Using the results, the project team will develop concrete, actionable recommendations regarding how best to implement strategies and provide tools for hospitals, community-based organizations, patients, caregivers, clinicians and other stakeholders to help them make informed decisions about which strategies are most effective and how best to implement them in their communities.
"Each year more than 33 million Americans make this difficult journey from the hospital bed to the post-acute setting to home and community-based care and, all too often, back again. Various strategies for improving care transitions are being tested across the country, but no one has yet determined which strategy works best, for whom, and under what circumstances," said Glen P. Mays, Ph.D., Scutchfield Endowed Professor in Health Services and Systems Research in the UK College of Public Health. "Our team will bring together the best possible data and analytic methods to answer these questions. From public health and economic perspectives, there is no health care delivery quandary more important to solve than this one."
The project team will identify which transitional care services and outcomes matter most to patients and caregivers, evaluate comparative effectiveness of ongoing multi-component efforts at improving care transitions, and develop recommendations on best practices for the design, implementation and large-scale national spread of highly effective, patient-centered care transition programs.
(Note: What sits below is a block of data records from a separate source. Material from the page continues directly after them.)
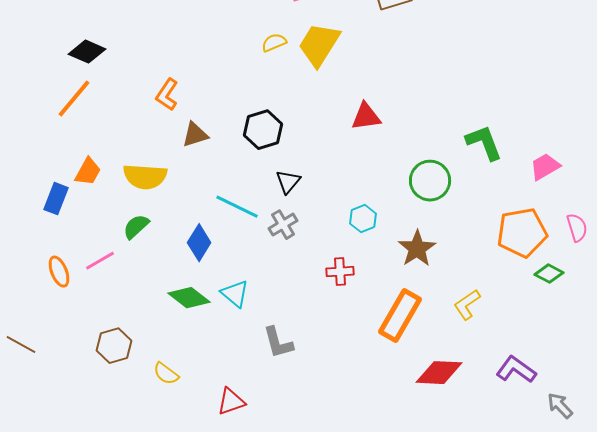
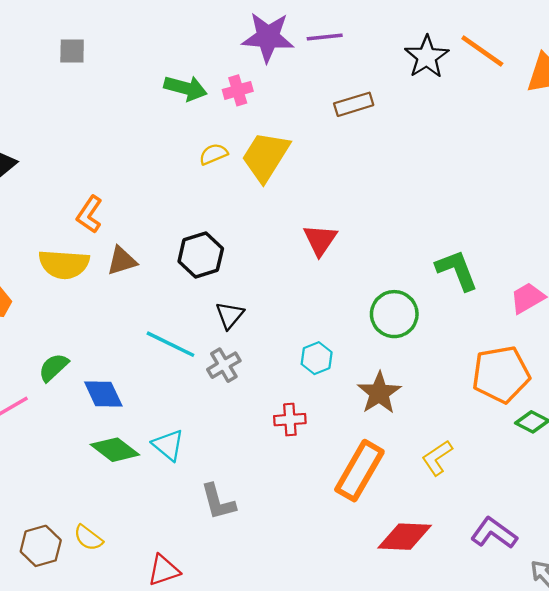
red triangle: (366, 117) -> (320, 240), turned -48
yellow semicircle: (145, 177) -> (64, 264), moved
blue diamond: (199, 243) -> (103, 394), moved, turned -57
brown hexagon: (114, 346) -> (41, 546), moved

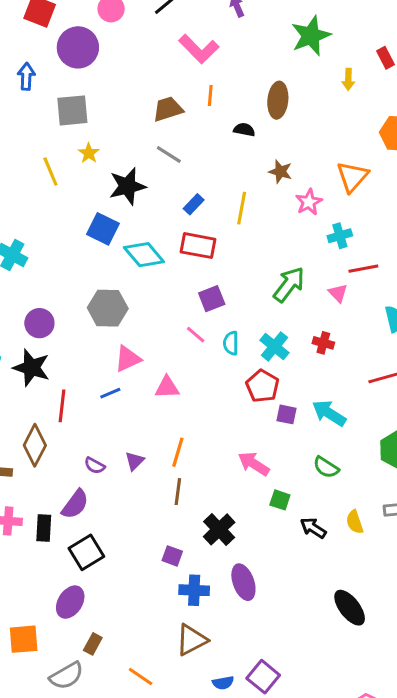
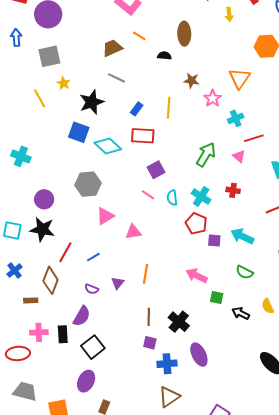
orange line: (210, 96) -> (139, 36), turned -56
blue line: (110, 393) -> (93, 257), moved
red line: (62, 406) -> (65, 252), turned 30
brown line: (178, 492) -> (149, 317), moved

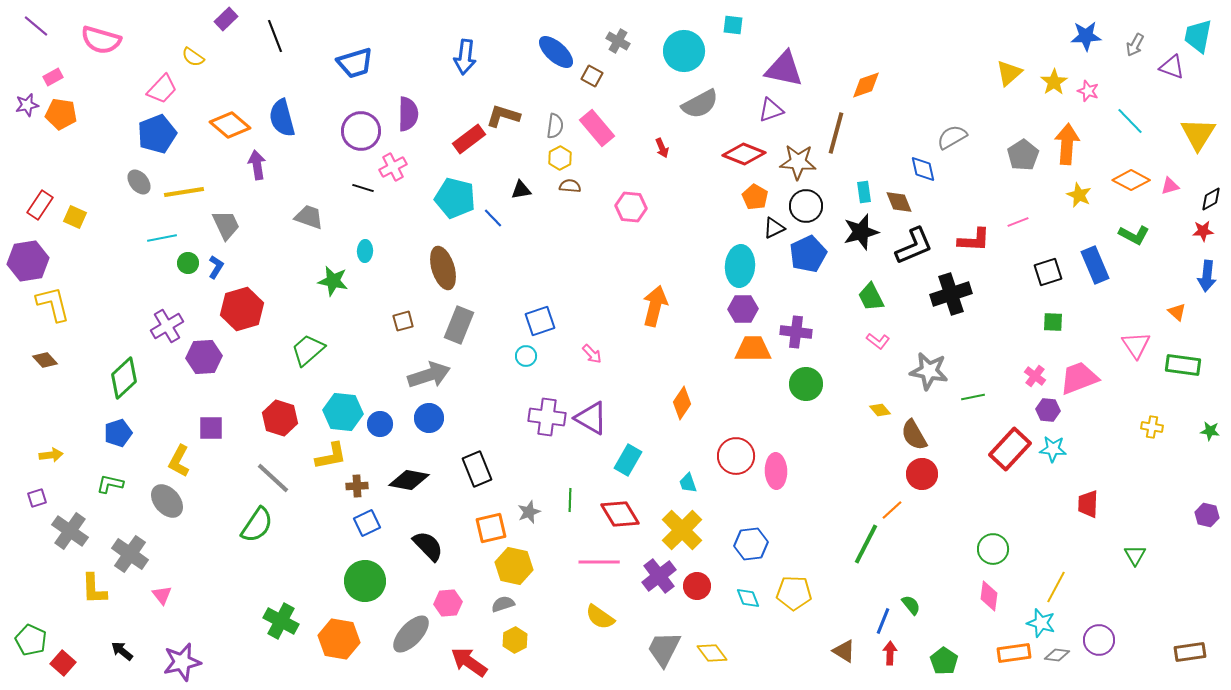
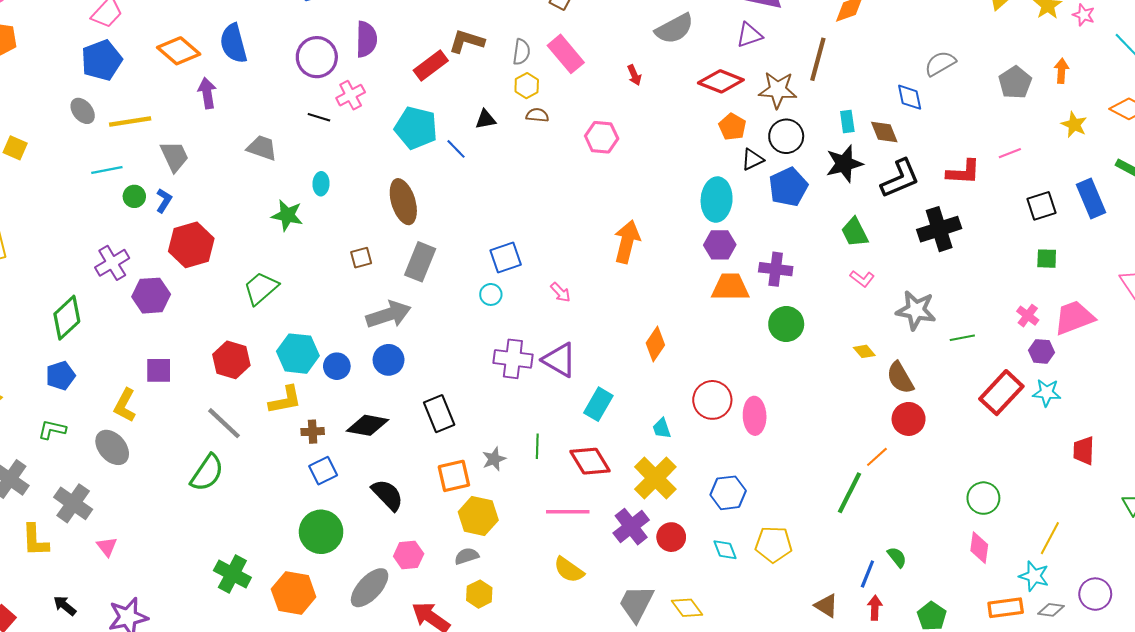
orange arrow: (1067, 144) -> (1061, 71), size x0.6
This collaborative team includes experts in statistics, surveys, implementation science, and quality improvement from 14 organizations including UK, University of Pennsylvania, Boston Medical Center, Telligen, Westat and Kaiser Permanente.
“This new round of funding not only adds several innovative studies to our growing portfolio of patient-centered outcomes research, but also reflects our progress toward funding bigger, larger studies on specific high-impact, high-burden topics, such as obesity treatment and transitional care,” said PCORI Executive Director Dr. Joe Selby. “As we increasingly focus on specific high-priority topics and larger pragmatic studies, we continue to benefit from and seek insightful proposals initiated by both researchers and the broader healthcare community.”
This three-year study is divided into two phases. During the first phase, Project ACHIEVE will use focus groups and site visits to identify the transitional care outcomes and service components that matter most to patients. During the second phase, the team will evaluate the comparative effectiveness of multi-component care transitions programs occurring across the U.S. The project team will evaluate studying historical and current and future groups of patients, caregivers and providers using site visits, surveys, and clinical and claims data.
The award has been approved pending completion of a business and programmatic review by PCORI staff and issuance of a formal award contract to UK. PCORI has approved nearly $671 million to support 360 research studies and initiatives since it began funding research in 2012. For more information about PCORI funding, visit www.pcori.org.
In 2013, Debra Moser, professor at the UK College of Nursing, was awarded $2.1 million over three years from PCORI to advance her research in risk-reducing interventions for cardiovascular disease in Kentucky’s Appalachian region.